Being organized is not only the state of your house but your state of mind. The benefits to becoming more organized in your life are significant: less stress, peace of mind, more confidence, items are in their place, time and money are saved, and more connection with friends and family. We've compiled a list of tips to help you become organized and remain organized in your home and in your life in general.
1) Define what being organized means to you
Everyone's idea of being organized is different. Don't just try to follow what you see on TV and in magazines. Define your version of organized. Is it to have a beautiful, minimal home, is it to have a more efficient working or living space, or is it to have a home that's easier for your family to maintain?
2) Just start
Don't overwhelm yourself by thinking about all the areas you want to organize and declutter. Just start somewhere – pick a spot that perhaps gives you the biggest headache or the area house guests usually see. If you're procrastinating starting because you think it will take way too long, schedule just 15 minutes for the task. This will help you start without a long time commitment. After those 15 minutes are up, you might find that you've gotten in the organizing groove and will work on the task for longer. It's all a matter of starting somewhere, even if it's bit by bit.

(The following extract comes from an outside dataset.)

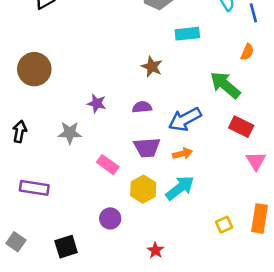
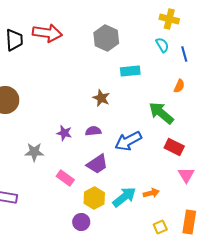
purple star: (97, 103) -> (64, 133), moved
purple trapezoid: (147, 147) -> (97, 164), turned -30
orange arrow: (182, 154) -> (151, 193), moved
purple circle: (110, 218) -> (81, 222), moved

3) Use your trash can or recycling bin
Don't waste time organizing items you no longer need or never use. If it's unnecessary, get rid of it. Those old magazines you'd like to read “someday”? Recycle them. Receipts laying around that aren't deductible? Shred or throw them away.
4) Tackle the closet
Do you have lots of clothes in your closet but “nothing to wear”? That's a good sign that your closet needs culling. Make it a priority to only have clothes in your closet that you like and fit you now. Donate all the “maybe I'll fit into these later” clothes; scanning over those items every day isn't good for your confidence. If you carry some shame about wasted money when you have clothes that still have tags on them, acknowledge that the money has already been spent and give yourself permission to move on. The bottom line is if you haven't worn the item in a year, donate it.
5) Prep for the morning
Having a routine in the quiet evening hours to prepare for the next day creates a much less hectic morning. Lay out your clothes; prep your front door area with your keys, shoes, and bags for the day (gym, work, school); and gather ingredients for breakfast or lunch.

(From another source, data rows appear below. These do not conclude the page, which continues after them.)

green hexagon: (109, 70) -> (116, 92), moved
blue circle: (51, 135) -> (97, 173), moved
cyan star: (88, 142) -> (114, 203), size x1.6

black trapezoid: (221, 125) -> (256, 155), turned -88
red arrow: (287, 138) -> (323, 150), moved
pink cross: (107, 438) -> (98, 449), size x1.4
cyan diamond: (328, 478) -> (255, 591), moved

6) Make your bed and do your dishes
Having an unkempt bed and a pile of dishes not only sets the tone for the house but sets the tone for your day. Get into the habit of making your bed every morning and doing the dishes before you go to bed every night. These simple acts will make a world of difference to how you feel and how your house looks. Plus, doing your dishes every night takes way less time and energy than having to tackle a large pile all at once.
7) Don't "spend to save"
When purchasing items, be very conscious about what you bring into your home. One way to keep a house clear of clutter is not to fall prey to bargain shopping. Clearance sales, garage sales, and flea markets can have some great finds, but the key is to only shop for what's planned/needed. If you go without a list, you can end up buying a lot of things you don't need and undo all your decluttering work.
8) Put it away now
How often are you searching all over your house for an item? Getting into the habit of putting away an item directly after using it is key to keeping an organized home. Taking a moment to put it back in its specific place keeps your house tidy and items easily found later.
9) Learn to store food properly
Being organized is more than what's in your closets and cupboards; it's about habits that save you time, money, and stress. Food waste is both bad for the environment and bad for your wallet. Look up quick tips online for storing your food properly so they last longer, like keeping your berries in mason jars and wrapping your fresh herbs in damp paper towels. You'll find that your refrigerator will be consistently better stocked, and you're spending less time and money at the grocery store replacing rotten food.
10) Delegate and automate
Putting all the responsibility to organize and maintain a household solely on your own shoulders can be exhausting. An organized life is not stuffed full of tasks and responsibilities. Smart delegation is a form of decluttering your life. Try to relieve some of your stress by making a to-do list and finding one or two tasks that you can automate or give to someone else.